到了路上,林雨曈終於忍不住開口說:“唐宋,你……”
“你說了不說話的。”唐宋不想聽她說完。
“我憑什麽聽你的?”林雨曈炸毛了,“而且孔老夫子早就說過,唯女子與小人難養也。我既是女生,又不是大人,偏就不聽你的話。你不讓我說,我偏要說!我問你,你昨天為什麽摔衣服?”
“哈哈,溫哥不是說了嗎?這是我在配合他演戲。”唐宋說。
“別騙我了!”林雨曈說:“溫老師看不出來,你還能瞞過我?你摔衣服那幾下根本不是作假!不過,你不說我也知道,你之所以摔衣服,是因為你發現自己在球隊根本沒有想的那麽重要!”
“才不是呢!”
唐宋手上一抖,嚇得林雨曈在後麵尖叫了起來:“唐宋,你就是個馬路殺手!”
“我……我才不是呢……”唐宋再次反駁,不過這次有些蒼白無力。上次他帶林雨曈也出現了類似的情況。騎了這麽多年車的老司機,每次帶林雨曈都有要翻車的跡象,還被認定為馬路殺手,唐宋實在有些欲哭無淚。
“看來我猜對了。”林雨曈沒關心唐宋對車技的擔憂,叫完後拍著手笑著說:“唐宋啊唐宋,原來你真的是個小氣鬼。
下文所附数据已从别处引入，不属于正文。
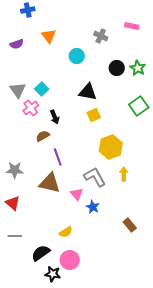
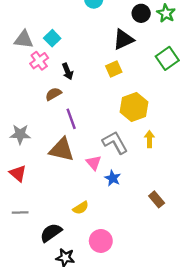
gray triangle: (18, 90) -> (24, 39), turned -48
black triangle: (88, 92) -> (123, 39), moved, turned -36
pink circle: (70, 260) -> (101, 241), moved

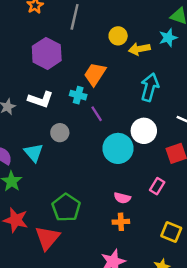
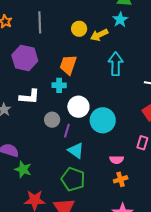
purple line: (97, 114) -> (67, 131), moved, turned 64
white circle: (144, 131) -> (78, 107), moved
cyan triangle: (34, 153) -> (76, 151), moved

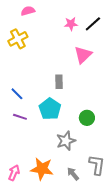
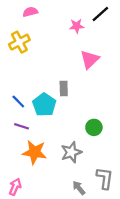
black line: (93, 24) -> (100, 14), moved
cyan pentagon: (50, 109) -> (44, 105), moved
orange star: (42, 169) -> (35, 152), moved

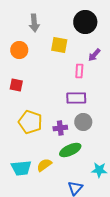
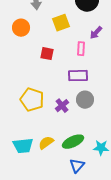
yellow square: (59, 45) -> (61, 23), turned -30
red square: (16, 85) -> (47, 54), moved
purple cross: (60, 128) -> (62, 106), turned -32
green ellipse: (70, 150) -> (73, 142), moved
”
“我哪裏小氣了?我才不在乎是不是很重要呢。”唐宋的聲音越來越小,因為林雨曈的確說中了他的心事。
都說一個人的成長,是從發現自己不再是世界的中心開始。唐宋小時候從來沒被唐明宇當成中心。直到和陸霄他們踢球,並幫助當時的四廠打平機關小學時,唐宋才找到一點被世界圍著旋轉的感覺。
而後幾次,他在球隊依舊是當仁不讓的核心。每次四廠踢球,好像沒有他就無法獲勝一般。就連四廠的球員重聚,也是因為他的堅持才得以實現。去祥寧市參加比賽,這種感覺更加明顯,那次幾乎是唐宋一個人將球隊扛上了冠軍寶座。